Las Vegas Sun

April 26, 2024

Nevada court expands reporter shield law to include bloggers

Updated Friday, Dec. 6, 2019 | 6:35 p.m.

A blogger’s legal fight with a brothel owner who sits on a local lawmaking board has led to a Nevada Supreme Court ruling extending journalism shield law protection to online reporters as well as newspaper, television and radio news gatherers.

Sam Toll said Friday from his home in the old northern Nevada mining town of Gold Hill that he would rather be known as an online journalist than a blogger, and he’s proud of the unanimous ruling issued Thursday by the seven-member court.

“From the beginning, this has been an effort to shut me up and kill the spotlight I’m casting on things here in Storey County,” he said.

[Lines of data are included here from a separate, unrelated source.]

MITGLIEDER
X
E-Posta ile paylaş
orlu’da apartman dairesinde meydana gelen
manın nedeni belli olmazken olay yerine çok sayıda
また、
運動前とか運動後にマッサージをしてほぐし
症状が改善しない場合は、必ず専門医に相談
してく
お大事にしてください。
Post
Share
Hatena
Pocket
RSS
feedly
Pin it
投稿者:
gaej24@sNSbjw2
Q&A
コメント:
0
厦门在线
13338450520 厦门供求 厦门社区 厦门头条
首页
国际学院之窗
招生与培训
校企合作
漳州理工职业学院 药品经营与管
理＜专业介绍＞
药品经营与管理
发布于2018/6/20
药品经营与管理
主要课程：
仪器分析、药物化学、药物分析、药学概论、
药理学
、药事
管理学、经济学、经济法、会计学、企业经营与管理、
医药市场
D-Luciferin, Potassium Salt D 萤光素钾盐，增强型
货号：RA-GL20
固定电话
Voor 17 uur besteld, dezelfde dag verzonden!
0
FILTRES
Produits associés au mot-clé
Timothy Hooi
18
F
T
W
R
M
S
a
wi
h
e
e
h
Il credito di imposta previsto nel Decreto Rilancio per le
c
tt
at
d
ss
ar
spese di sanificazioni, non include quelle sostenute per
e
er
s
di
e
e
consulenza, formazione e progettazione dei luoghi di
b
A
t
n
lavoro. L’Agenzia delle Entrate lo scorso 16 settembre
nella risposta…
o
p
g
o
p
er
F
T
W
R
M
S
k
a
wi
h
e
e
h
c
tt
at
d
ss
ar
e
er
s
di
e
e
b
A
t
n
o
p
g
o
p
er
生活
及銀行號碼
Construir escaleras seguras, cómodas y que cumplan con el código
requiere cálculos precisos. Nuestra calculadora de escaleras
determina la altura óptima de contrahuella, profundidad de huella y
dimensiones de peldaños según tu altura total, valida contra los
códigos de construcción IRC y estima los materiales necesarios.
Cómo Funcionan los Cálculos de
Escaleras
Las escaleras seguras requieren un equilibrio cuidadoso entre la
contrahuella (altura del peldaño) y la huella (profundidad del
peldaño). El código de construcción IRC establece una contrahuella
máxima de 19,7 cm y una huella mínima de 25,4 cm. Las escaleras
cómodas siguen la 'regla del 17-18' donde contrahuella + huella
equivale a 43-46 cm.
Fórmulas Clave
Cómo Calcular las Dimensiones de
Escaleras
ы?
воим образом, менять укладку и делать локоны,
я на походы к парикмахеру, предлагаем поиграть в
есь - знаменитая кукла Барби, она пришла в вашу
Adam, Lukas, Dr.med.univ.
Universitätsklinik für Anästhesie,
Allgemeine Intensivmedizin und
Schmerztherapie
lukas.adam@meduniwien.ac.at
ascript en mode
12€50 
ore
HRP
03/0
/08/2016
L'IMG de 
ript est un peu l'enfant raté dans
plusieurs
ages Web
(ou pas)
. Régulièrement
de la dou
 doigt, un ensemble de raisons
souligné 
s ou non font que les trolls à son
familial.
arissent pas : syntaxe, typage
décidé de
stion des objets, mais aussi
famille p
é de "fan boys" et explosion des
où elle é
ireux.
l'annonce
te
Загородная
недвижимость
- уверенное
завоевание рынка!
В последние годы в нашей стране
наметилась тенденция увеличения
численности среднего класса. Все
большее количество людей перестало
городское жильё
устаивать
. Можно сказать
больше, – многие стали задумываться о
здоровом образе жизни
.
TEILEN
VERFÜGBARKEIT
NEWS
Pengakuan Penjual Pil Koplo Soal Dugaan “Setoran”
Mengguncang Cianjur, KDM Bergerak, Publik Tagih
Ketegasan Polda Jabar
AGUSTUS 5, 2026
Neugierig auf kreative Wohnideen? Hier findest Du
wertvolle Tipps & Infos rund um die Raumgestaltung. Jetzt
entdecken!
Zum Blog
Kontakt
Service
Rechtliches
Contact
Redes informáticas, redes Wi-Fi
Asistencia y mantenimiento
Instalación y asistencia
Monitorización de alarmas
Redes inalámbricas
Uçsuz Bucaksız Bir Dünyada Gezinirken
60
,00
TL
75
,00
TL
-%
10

Nevada was already among 30 U.S. states and the District of Columbia with laws shielding reporters from having to reveal confidential sources.

The court rejected a state court judge's finding that because Toll wasn't a member of a press association and his blog wasn't in printed form, the state law didn't apply to him.

“We conclude that a blog should not be disqualified from the news shield statute ... merely on the basis that the blog is digital rather than appearing in an ink-printed, physical form,” Chief Justice Mark Gibbons wrote for the court.

Toll called the ruling “a huge win for Nevada journalists." Richard Karpel, executive director of the Nevada Press Association, called it “the only logical conclusion” the court could reach.

“Reporters are reporters,” Karpel said, “regardless of whether their work is published on ink and paper or pixel and screen.”

The decision overturned Carson City District Court Judge James Wilson's order that Toll turn over notes and identify sources for a defamation lawsuit filed against him by Lance Gilman, the wealthy owner of the Mustang Ranch brothel and an elected Storey County commissioner.

Toll reported that Gilman doesn’t really live in the county where he serves on the lawmaking board. Gilman denies the allegations.

In a statement through spokesman Mike Draper, Gilman called the court ruling “unfortunate" and accused Toll of biased journalism.

“In order to be ruled a journalist, there are several requirements that must be met and neither Mr. Toll nor his publication meet those requirements,” the statement said.

The defamation case is not over. The high court sent it back to Wilson for more hearings and a decision whether Toll’s blog, The Storey Teller, qualifies for protection under the state news shield law.

Toll’s attorney, John Marshall, said he’s confident he'll win what he characterized as that last 10% of the case.

The state high court proceedings drew friend-of-the-court briefs from advocates including the Nevada Press Association, Reporters Committee for Freedom of the Press, News Media Alliance, Online Press Association, Media Institute, Society of Professional Journalists and Reporters Without Borders.

The case also drew interest from Barbara Ellestad, a former local water board member in the Nevada resort town of Mesquite who says she spent $27,000 of her own money in a months-long fight in 2013 and 2014 to quash subpoenas issued by attorneys seeking sources for her self-published online reports about criminal cases and civil lawsuits related to the water authority.

Unlike Wilson in Carson City, judges in state court in Las Vegas ruled that Ellestad did not have to comply.

“It’s easy for people with power to put us through these legal battles,” said Ellestad, now a freelance writer for Battle Born Media’s weekly Mesquite Local News. “Our problem is we can’t always afford to fight. We can’t depend on our newspaper owners to cover us. I make $50 an article.”

Ellestad recently received backing from the Reporters Committee and donated time by an attorney in Las Vegas for a new fight against a demand that she testify under oath about her work on stories about a golf course developer.

“They are only doing this to me to harass me, intimidate me and cost me money — ultimately to get me to shut up,” Ellestad said. “The problem is, a lot of people would stop writing and stop reporting. We need people to write these stories and report.”